Oracle Scratchpad

January 3, 2012

NewDensity

Filed under: CBO,Histograms,Oracle,Statistics — Jonathan Lewis @ 5:56 pm BST Jan 3,2012

A recent comment on a note I wrote some time ago about faking histograms asked about the calculations of selectivity in the latest versions of Oracle. As I read the question, I realised that I had originally supplied a formula for calculating cardinality, rather than selectivity, so I thought I’d supply a proper example.

We’ll start with a script to create some data and stats – and I’m going to start with a script I wrote in Jan 2001 (which is why it happens to use the analyze command rather than dbms_stats.gather_table_stats, even though this example comes from an instance of 11.2.0.2).

create table t1 (
	skew,	skew2,	padding
)
as
select r1, r2, rpad('x',400) 
from
(
	select /*+ no_merge */
		rownum r1
	from all_objects 
	where rownum <= 80
)	v1,	
(
	select /*+ no_merge */
		rownum r2
	from all_objects 
	where rownum <= 80
)	v2
where r2 <= r1
order by r2,r1
;

alter table t1 modify skew not null;
alter table t1 modify skew2 not null;

create index t1_skew on t1(skew);

analyze table t1 compute statistics
	for all indexed columns size 75;

The way I’ve created the data set the column skew has one row with the value 1, two rows with the value 2, and so on up to 80 rows with the value 80. I’ve put in a bid to collect a histogram of 75 buckets – which the default, by the way, for the analyze command – on any indexed columns . (Interestingly the resulting histogram on column skew held on 74 buckets.)

To demonstrate the calculation of selectivity, I then enabled the 10053 trace and ran a query to select one of the “non-popular” values (i.e. a value with a fairly small number of duplicates).
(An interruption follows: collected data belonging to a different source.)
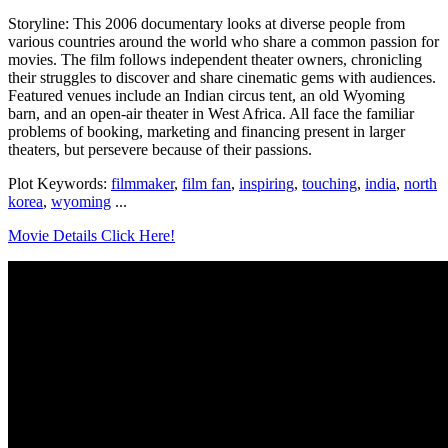
Storyline: This 2006 documentary looks at diverse people from
various countries around the world who share a common passion for
movies. The film follows independent theater owners, chronicling
their struggles to discover and share cinematic gems with audiences.
Featured venues include an Indian circus tent, an old Wyoming
barn, and an open-air theater in West Africa. All face the familiar
problems of booking, marketing and financing present in larger
theaters, but persevere because of their passions.
Plot Keywords:
filmmaker
,
film fan
,
inspiring
,
touching
,
india
,
north
korea
,
wyoming
...
Movie Details Click Here!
The section of the trace file I want to talk about appears as the “Single Table Access Path”.

SINGLE TABLE ACCESS PATH
  Single Table Cardinality Estimation for T1[T1]
  Column (#1):
    NewDensity:0.008940, OldDensity:0.006757 BktCnt:74, PopBktCnt:31, PopValCnt:15, NDV:80
  Column (#1): SKEW(
    AvgLen: 2 NDV: 80 Nulls: 0 Density: 0.008940 Min: 1 Max: 80
    Histogram: HtBal  #Bkts: 74  UncompBkts: 74  EndPtVals: 59
  Table: T1  Alias: T1
    Card: Original: 3240.000000  Rounded: 29  Computed: 28.96  Non Adjusted: 28.96
  Access Path: TableScan
    Cost:  32.00  Resp: 32.00  Degree: 0
      Cost_io: 32.00  Cost_cpu: 0
      Resp_io: 32.00  Resp_cpu: 0
  Access Path: index (AllEqRange)
    Index: T1_SKEW
    resc_io: 30.00  resc_cpu: 0
    ix_sel: 0.008940  ix_sel_with_filters: 0.008940
    Cost: 30.00  Resp: 30.00  Degree: 1
  Best:: AccessPath: IndexRange
  Index: T1_SKEW
         Cost: 30.00  Degree: 1  Resp: 30.00  Card: 28.96  Bytes: 0

A few points to notice on line 4:

The NDV (number of distinct values) is 80; this means that the Density, in the absence of a histogram, would be 1/80 = 0.0125
We have a NewDensity and an OldDensity. The OldDensity is the value that would have been reported simply as Density in 10g or 9i, and is derived using the mechanism I described in “Cost Based Oracle – Fundamentals” a few years ago. Informally this was:

sum of the square of the frequency of the non-popular values /
(number of non-null rows * number of non-popular non-null rows)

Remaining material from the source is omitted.